Ce "Concerto in Dialogo" nous offre une passionnante confrontation de l'orant en quête de Dieu. Théâtre sans théâtralité, lyrisme sans pathos, justesse des instrumentistes à laquelle répond l'âme sensible de Salomé Haller, voici dans la discograhie des Folies Françoises un indiscutable accomplissement.
Toutes les Cantates de Bach s'inscrivent entre deux versants opposés sur lesquels l'âme fervente éprouve symboliquement en deux mouvements émotionnels, le cheminement de tout acte mystique: l'abandon inquiet voire la solitude angoissée, puis la sérénité recouvrée, celle du réconfort vécu dans la proximité du Christ. Chacun en fait l'expérience selon son coeur et son exigence morale. Il importe aux musiciens d'exprimer une théâtralité recueillie qui sans être outrée ou maniérée, doit surtout articuler dramatiquement le texte. Musique rhétorique, éloquence musicale: chaque cantate déroule en cadres parfaitement explicites ce qui est désormais emblématique de la perfection des oeuvres du Director musices de Leipzig. Patrick Cohën-Akenine avant de livrer pour le Festival de Sablé 2008, sa restitution des fameux 24 Violons du Roi, s'intéresse ici à trois partitions sacrées, propre aux années 1720, quand Bach éveillait les consciences religieuses à Leipzig. Les BWV 32 et 57 (respectivement datée de 1726 et 1725), confirment les deux versants psychologiques dont nous avons parlé.
Par la voix magnifique en inflexion, articulation et surtout engagement de la soprano Salomé Haller, l'Ame se perd, erre accablée, loin du Sauveur. Face à elle, en un dialogue présenté comme l'élément clé du programme, le Christ de la basse Stephan McLeod, manque singulièrement de présence, et sa projection linguistique n'accroche jamais la puissance du verbe qui doit se faire incarnation. Le chanteur n'éprouve que rarement l'accomplissement de la liturgie textuelle, à la différence de Salomé Haller de bout en bout vibrante et palpitante (écouter en particulier son chant d'un angélisme extatique dans le dernier aria de la BWV 49... La ligne et la couleur vocale exprime la ferveur du croyant illuminé par la grâce divine. A contrario, la basse nous semble souvent trop mondaine et élégante pour incarner ce Jésus, intensément et sobrement humain et divin, vers lequel toute la musique, chant et orchestre, se fait hymne ardent, aspiration radicale (défaut du casting?).
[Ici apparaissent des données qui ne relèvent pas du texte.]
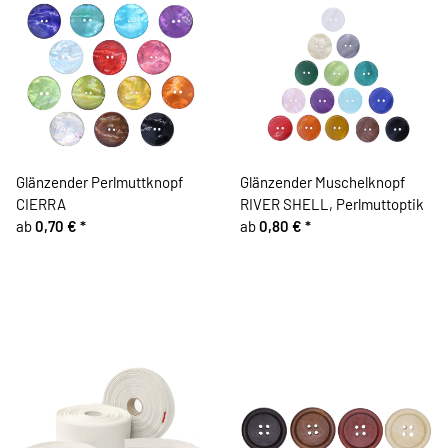
Glänzender Perlmuttknopf
Glänzender Muschelknopf
CIERRA
RIVER SHELL, Perlmuttoptik
ab
0,70 €
*
ab
0,80 €
*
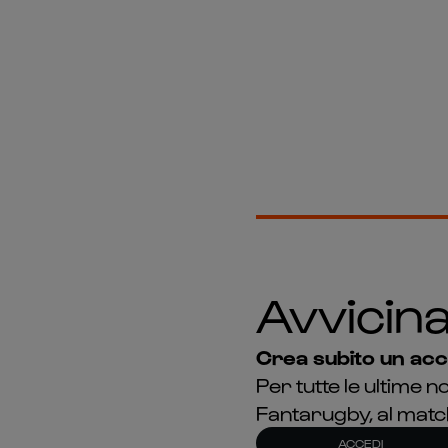
Avvicinat
Crea subito un acco
Per tutte le ultime n
Fantarugby, al matc
ACCEDI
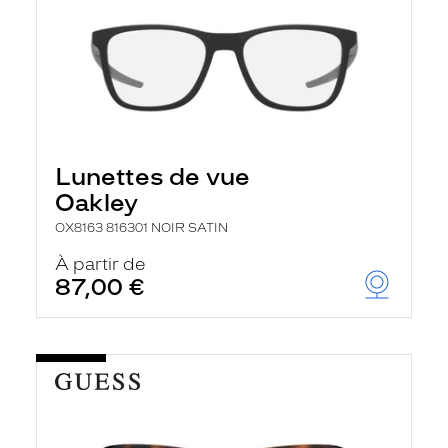
Lunettes de vue
Oakley
OX8163 816301 NOIR SATIN
À partir de
87,00 €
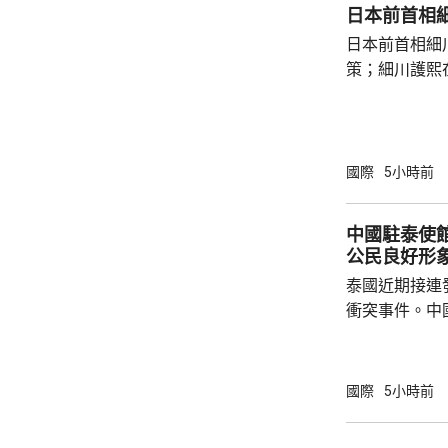
日本前首相
中不幸犧牲，同
日本前首相細
策；細川護熙
秋》月刊撰文
事論，令日中
正給日本國民
施，打破僵局
國際
5小時前
為，高市在與
興奮，在處理
中國駐泰使
方面，看不出有什麼戰
公民良好形
修改後的新版《
泰國近期接連
衝突事件。中
到泰國的公民
參與活動，自
定，文明旅遊
國際
5小時前
形象，並尊重
泰一家親」傳統友誼。 使館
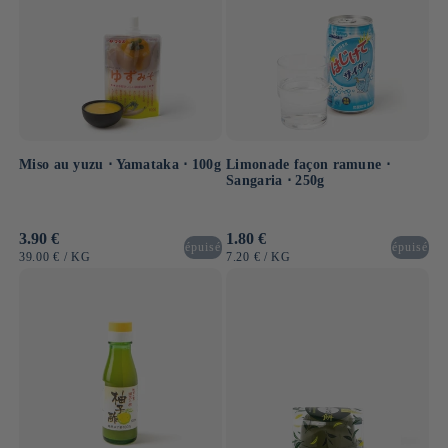
Miso au yuzu ⋅ Yamataka ⋅ 100g
Limonade façon ramune ⋅
Sangaria ⋅ 250g
Prix
3.90 €
Prix
1.80 €
épuisé
épuisé
habituel
habituel
PRIX
PAR
PRIX
PAR
39.00 €
/
KG
7.20 €
/
KG
UNITAIRE
UNITAIRE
L'album profite évidemment de la présence de l'orgue de l'église de Pontaumur (Auvergne) qui fidèle copie de l'instrument dont joua Bach à Arnstadt, sa ville natale, apporte la couleur spécifique de son diapason d'un ton plus haut, à 465hz, comme à l'époque du compositeur. Outre ces aspects musicologiques et organologiques, le geste des Folies Françoises relève le défi de la piété d'un Bach aussi articulé et complexe que la langue des oratorios et opéras italiens contemporains. Par la prestation de Salomé Haller, le bénéfice du superbe orgue auvergnat (l'enregistrement s'est déroulé dans l'église qui l'abrite), en particulier dans la sinfonia de la BWV 49, qui est un véritable mouvement concertant dévoilant les couleurs de l'instrument (6 minutes de performance convaincante), ce "Concerto in Dialogo" nous offre une passionnante confrontation de l'orant en quête de Dieu. Théâtre sans théâtralité, lyrisme sans pathos, justesse des instrumentistes à laquelle répond l'âme sensible de Salomé Haller: voici dans la discograhie des Folies Françoises un indiscutable accomplissement. A posséder, et à écouter avec la même curiosité que leur récent Rigel (Hiérodrames, 2006. K 617).
Jean-Sébastien Bach (1685-1750): Concerto in Dialogo. Cantates BWV 57, 32 et 49. Salomé Haller, soprano. Stephan McLeod, basse. Orgue, François Saint-Yves. Les Folies Françoises. Patrick Cohën-Akenine, direction.